WHAT IS EXPECTED>
Return the data below exactly, but only from the line containing "shoulders, slower bre" through the line containing "not been confirmed", with both of those lines included.
─── RECORDS SUPPLIED ───
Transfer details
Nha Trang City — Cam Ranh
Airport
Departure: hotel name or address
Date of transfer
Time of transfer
───
─── RECORDS SUPPLIED ───
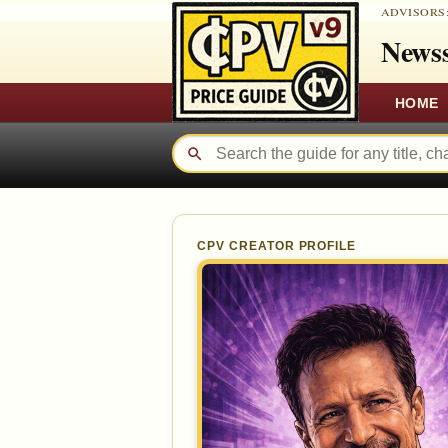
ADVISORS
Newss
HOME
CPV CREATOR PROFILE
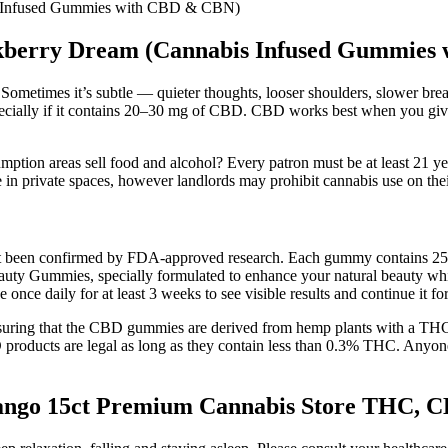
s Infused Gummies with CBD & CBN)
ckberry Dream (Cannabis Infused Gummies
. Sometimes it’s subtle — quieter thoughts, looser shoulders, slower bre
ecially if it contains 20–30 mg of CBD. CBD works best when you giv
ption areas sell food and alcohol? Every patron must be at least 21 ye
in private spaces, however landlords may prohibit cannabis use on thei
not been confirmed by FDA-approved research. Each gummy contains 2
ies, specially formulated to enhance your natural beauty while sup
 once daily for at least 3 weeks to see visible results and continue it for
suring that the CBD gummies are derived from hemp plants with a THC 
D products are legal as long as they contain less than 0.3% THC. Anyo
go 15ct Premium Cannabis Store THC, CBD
───
─── RECORDS SUPPLIED ───
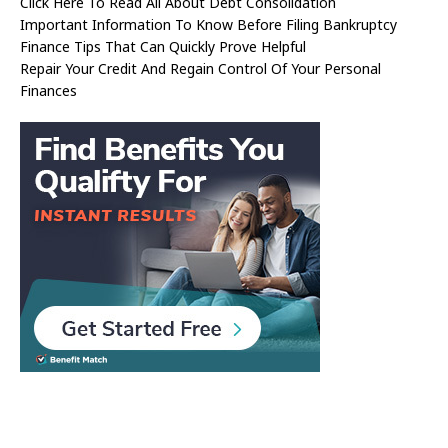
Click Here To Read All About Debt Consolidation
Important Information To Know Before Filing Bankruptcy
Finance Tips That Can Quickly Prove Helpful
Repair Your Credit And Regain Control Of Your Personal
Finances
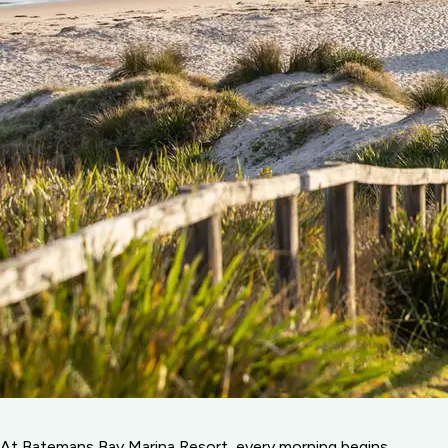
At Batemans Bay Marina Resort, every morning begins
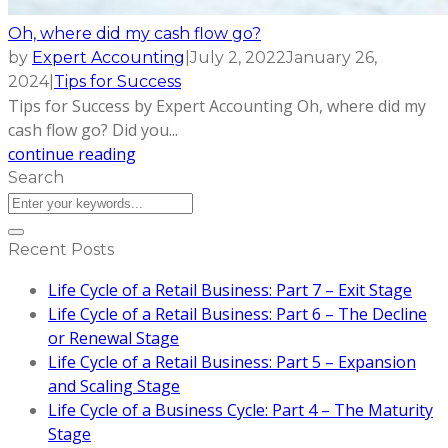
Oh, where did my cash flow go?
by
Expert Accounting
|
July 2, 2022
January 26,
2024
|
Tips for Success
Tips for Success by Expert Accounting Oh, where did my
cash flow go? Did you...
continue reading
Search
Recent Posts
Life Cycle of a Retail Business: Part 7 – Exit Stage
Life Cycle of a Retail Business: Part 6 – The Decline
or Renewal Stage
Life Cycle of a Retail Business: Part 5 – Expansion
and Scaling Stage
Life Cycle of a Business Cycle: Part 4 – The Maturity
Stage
───
ANSWER SPACE>
. Sometimes it’s subtle — quieter thoughts, looser shoulders, slower bre
ecially if it contains 20–30 mg of CBD. CBD works best when you giv
ption areas sell food and alcohol? Every patron must be at least 21 ye
in private spaces, however landlords may prohibit cannabis use on thei
not been confirmed by FDA-approved research. Each gummy contains 2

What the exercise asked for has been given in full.